Mrs. Spencer: The Nation’s First Candy Store and Abolitionist

Map of Salem 1820

The fascinating and revealing story of the nation’s first candy begins in 1800 when Mrs. Mary Spencer and her son Thomas were shipwrecked in Salem, Massachusetts, after sailing over from England. As you can imagine, Mary Spencer was destitute, having lost everything she owned in the wreck. The town’s women felt bad for her, and learning she was an excellent cook, raised money to buy her a barrel of sugar.  Cane sugar was expensive at that time, and women didn’t have the means to make money. It’s likely they had to raise the funds through church functions and other means.

Gibralters

With the sugar, Mary Spencer made what she called the “Gibraltar,” the British name for a family of confections. The ingredients—cream of tartar, sugar, lemon or peppermint flavoring, and corn starch—were standard in many sweets and medicines, and similar to an after-dinner mint. She sold the candy from a pail on the steps of the First Church in Salem.

It’s important to remember that at that time women couldn’t vote, rarely owned property, and certainly weren’t entrepreneurs. Regardless, Mary Spencer took the money from her candy and bought a horse and buggy which she used to travel from town to town selling the Gibraltar. She was so successful that, in 1806, she bought a house on Buffum Street in Salem. She lived on the second floor of the house and opened the first candy store on the ground floor. There she sold the nation’s first commercial candy – the Gibralter.
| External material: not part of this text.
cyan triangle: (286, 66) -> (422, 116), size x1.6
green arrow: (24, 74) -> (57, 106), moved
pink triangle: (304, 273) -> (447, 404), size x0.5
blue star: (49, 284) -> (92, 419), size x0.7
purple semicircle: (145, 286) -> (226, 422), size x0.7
Mrs. Spencer’s success was partly due to her shop’s seaside location and the steady flow of seafaring customers: in war time, sailors and seamen; in peacetime, seamen, traders, merchants, and pirates. The Gibraltar was sturdy enough to withstand humidity from the sea and was cut and wrapped in triangular pieces that easily fit in small spaces on board, where it was carried to China, the Far East, Africa, and the East Indies. But something else was at hand.

As Mary Spencer went from town to town selling the nation’s first commercial candy, she secretly transported escaped slaves who hid in a false bottom beneath her seat. As for her son Thomas: he was a soap box abolitionist, who challenged passers-by to join the resistance movement.

When Mary Spencer died around 1828, Thomas put her body in an easily transportable cooper coffin. After running the company for a few years, he returned to England, where a large sum of money and possibly a title, awaited him. He buried his mother there. George Pepper bought the business from Thomas Spencer and his employee, George Berkinshaw, bought it from him. The Berkinshaw family still owns it today. As for the buggy: it’s housed in the Peabody Essex Museum.

“Jonathan Walker, a sea captain from Maine, was caught transporting escaped slaves to freedom in the Bahamas. He was arrested, imprisoned and branded with the letter “S.S.” on his hand which stood for slave stealer.”